[Collected data]
________________________

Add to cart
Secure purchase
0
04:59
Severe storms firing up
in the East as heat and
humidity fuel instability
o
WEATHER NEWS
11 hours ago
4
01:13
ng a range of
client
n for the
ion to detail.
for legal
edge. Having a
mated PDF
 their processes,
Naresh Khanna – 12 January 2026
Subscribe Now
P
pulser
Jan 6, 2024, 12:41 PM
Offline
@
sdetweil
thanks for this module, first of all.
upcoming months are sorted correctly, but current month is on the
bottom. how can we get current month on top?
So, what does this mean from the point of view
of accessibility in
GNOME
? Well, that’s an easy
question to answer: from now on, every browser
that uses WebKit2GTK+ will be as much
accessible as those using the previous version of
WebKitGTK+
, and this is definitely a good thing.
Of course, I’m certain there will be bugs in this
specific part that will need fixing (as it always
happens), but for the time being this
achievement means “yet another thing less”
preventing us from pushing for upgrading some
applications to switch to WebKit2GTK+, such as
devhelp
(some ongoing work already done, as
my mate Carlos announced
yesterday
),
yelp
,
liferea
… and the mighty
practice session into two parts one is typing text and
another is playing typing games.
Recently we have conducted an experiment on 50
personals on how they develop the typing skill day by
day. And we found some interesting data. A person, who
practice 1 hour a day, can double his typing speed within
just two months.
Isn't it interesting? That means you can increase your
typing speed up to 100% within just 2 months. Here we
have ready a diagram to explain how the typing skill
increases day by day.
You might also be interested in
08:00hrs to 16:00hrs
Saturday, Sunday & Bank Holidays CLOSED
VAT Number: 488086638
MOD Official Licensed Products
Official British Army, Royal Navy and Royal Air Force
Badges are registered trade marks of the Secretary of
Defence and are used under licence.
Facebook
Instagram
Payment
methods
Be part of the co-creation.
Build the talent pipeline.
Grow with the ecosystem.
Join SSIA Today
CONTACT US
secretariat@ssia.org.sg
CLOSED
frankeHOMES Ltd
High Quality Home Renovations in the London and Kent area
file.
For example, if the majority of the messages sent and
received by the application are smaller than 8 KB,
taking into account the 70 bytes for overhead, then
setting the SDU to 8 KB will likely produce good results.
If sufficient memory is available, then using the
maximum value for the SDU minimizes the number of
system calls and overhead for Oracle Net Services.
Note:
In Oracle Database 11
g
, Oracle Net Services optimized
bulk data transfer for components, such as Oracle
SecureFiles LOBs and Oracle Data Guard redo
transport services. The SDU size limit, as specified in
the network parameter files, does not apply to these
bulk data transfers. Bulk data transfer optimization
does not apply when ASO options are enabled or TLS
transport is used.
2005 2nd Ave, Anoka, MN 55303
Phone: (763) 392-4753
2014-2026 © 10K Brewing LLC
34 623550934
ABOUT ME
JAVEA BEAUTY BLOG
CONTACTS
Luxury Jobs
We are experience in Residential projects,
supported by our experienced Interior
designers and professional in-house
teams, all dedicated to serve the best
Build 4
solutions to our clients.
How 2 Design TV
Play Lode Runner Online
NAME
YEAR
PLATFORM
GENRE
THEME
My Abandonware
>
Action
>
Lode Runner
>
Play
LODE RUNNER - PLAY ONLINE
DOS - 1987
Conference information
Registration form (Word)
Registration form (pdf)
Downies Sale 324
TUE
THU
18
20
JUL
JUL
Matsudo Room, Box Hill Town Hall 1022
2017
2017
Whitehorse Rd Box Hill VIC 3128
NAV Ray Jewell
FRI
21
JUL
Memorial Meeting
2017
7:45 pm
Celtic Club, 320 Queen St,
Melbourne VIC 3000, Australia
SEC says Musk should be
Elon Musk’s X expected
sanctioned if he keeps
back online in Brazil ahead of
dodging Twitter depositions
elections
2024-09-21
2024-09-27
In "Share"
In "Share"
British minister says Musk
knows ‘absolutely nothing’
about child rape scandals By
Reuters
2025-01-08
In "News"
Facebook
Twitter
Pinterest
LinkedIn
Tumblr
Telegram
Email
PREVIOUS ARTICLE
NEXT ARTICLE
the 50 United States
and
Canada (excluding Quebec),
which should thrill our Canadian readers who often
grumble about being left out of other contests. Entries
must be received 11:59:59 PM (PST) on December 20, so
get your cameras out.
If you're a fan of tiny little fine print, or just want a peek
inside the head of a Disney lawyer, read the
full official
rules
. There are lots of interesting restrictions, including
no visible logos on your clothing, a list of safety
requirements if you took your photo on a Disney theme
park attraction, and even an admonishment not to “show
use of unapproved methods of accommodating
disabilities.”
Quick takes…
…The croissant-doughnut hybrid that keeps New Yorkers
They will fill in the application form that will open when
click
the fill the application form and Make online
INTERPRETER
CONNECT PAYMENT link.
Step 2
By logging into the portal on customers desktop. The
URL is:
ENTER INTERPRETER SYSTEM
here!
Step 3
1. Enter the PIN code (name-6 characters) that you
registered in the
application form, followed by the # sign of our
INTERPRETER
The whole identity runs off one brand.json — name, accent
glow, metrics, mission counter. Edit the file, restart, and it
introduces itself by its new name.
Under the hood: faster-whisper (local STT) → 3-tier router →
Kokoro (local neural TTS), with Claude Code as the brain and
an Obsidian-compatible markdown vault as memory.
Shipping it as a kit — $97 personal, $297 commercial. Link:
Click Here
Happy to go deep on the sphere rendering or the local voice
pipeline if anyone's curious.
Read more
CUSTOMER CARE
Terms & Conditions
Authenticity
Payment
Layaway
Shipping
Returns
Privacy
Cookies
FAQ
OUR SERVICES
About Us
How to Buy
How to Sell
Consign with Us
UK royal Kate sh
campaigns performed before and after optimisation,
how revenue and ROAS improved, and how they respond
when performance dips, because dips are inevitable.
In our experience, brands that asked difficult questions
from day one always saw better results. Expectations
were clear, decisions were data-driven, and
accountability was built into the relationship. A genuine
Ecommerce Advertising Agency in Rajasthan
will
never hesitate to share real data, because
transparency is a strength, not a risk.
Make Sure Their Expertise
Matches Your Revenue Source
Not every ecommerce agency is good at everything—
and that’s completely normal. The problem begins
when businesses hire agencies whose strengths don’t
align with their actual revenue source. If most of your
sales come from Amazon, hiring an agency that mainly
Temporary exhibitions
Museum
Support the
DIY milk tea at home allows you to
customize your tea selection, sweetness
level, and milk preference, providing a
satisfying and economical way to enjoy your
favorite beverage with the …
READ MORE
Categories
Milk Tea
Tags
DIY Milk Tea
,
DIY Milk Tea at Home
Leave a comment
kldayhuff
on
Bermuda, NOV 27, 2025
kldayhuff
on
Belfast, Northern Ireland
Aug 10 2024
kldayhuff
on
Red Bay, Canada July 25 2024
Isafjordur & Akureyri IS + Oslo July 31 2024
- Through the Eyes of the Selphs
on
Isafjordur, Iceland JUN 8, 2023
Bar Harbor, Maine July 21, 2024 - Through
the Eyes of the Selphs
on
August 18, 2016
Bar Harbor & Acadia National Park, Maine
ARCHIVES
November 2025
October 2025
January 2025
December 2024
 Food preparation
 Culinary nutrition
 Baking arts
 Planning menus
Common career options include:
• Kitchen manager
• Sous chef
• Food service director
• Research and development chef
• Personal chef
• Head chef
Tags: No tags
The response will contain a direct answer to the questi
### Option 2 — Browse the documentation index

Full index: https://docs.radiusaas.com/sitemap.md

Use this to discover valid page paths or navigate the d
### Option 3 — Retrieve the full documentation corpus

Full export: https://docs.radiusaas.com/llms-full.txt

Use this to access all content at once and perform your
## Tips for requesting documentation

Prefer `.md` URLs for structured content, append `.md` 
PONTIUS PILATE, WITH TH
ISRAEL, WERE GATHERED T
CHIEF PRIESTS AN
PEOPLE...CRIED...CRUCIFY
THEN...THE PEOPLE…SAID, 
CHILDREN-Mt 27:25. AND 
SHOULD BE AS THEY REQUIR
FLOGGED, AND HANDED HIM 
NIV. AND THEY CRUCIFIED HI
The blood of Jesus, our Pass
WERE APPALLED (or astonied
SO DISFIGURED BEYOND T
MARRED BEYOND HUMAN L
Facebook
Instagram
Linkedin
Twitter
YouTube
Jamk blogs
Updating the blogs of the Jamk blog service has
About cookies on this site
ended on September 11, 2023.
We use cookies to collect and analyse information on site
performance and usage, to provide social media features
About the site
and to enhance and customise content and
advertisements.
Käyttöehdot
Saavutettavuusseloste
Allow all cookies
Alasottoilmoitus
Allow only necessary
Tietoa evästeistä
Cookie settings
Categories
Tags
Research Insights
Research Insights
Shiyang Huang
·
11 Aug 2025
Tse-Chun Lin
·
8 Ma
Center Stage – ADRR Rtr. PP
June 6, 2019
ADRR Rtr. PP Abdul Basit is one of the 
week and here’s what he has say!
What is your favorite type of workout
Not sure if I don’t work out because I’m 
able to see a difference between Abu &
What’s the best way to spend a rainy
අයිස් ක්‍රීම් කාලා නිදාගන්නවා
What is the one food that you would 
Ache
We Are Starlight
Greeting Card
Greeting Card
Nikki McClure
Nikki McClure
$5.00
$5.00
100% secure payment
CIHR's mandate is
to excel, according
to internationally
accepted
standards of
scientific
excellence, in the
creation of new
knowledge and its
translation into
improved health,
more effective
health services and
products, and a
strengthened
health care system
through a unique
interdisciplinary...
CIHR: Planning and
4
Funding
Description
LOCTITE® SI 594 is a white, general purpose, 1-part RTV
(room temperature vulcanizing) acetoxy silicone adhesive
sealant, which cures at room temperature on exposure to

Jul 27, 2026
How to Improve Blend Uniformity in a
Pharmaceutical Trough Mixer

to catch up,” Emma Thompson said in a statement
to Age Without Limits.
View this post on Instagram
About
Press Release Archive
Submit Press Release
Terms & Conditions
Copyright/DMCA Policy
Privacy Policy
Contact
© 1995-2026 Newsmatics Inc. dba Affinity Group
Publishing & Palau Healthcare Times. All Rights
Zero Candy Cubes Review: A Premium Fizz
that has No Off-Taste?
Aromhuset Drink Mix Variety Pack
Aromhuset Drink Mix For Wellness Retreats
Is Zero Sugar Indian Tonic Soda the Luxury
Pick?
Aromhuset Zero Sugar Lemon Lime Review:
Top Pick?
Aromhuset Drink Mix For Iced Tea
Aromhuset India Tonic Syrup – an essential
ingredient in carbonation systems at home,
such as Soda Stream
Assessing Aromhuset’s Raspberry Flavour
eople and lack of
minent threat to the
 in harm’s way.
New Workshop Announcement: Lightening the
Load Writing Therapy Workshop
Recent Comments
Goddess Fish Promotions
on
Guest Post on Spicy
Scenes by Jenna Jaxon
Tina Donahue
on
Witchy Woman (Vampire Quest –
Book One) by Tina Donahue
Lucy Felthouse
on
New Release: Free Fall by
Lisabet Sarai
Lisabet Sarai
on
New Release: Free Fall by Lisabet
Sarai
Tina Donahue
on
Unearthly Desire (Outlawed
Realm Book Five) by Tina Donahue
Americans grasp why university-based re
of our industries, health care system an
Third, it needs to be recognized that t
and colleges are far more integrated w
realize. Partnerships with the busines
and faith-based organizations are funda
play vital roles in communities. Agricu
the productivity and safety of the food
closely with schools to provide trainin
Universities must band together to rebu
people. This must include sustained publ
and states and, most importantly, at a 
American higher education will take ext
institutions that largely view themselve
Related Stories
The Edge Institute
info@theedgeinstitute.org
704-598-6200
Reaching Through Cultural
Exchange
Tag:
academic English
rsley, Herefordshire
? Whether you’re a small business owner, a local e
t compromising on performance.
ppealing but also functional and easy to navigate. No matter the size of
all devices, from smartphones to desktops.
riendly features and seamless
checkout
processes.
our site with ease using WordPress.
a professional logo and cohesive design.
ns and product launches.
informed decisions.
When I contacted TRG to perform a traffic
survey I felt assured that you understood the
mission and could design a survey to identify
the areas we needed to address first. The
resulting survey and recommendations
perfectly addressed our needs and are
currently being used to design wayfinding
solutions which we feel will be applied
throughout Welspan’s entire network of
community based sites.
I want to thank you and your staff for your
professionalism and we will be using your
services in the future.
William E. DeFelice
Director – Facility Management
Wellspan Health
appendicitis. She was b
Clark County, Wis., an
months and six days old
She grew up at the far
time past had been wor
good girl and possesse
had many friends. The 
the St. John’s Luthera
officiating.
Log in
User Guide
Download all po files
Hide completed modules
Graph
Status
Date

________________________

TRY IT: From the entries above, print the lines beginning at the one with "2005 2nd Ave, Anoka, MN 55303" and stopping after the one with "designers and professional in-house", exactly as written and with nothing else.

WRITTEN REPLY:
2005 2nd Ave, Anoka, MN 55303
Phone: (763) 392-4753
2014-2026 © 10K Brewing LLC
34 623550934
ABOUT ME
JAVEA BEAUTY BLOG
CONTACTS
Luxury Jobs
We are experience in Residential projects,
supported by our experienced Interior
designers and professional in-house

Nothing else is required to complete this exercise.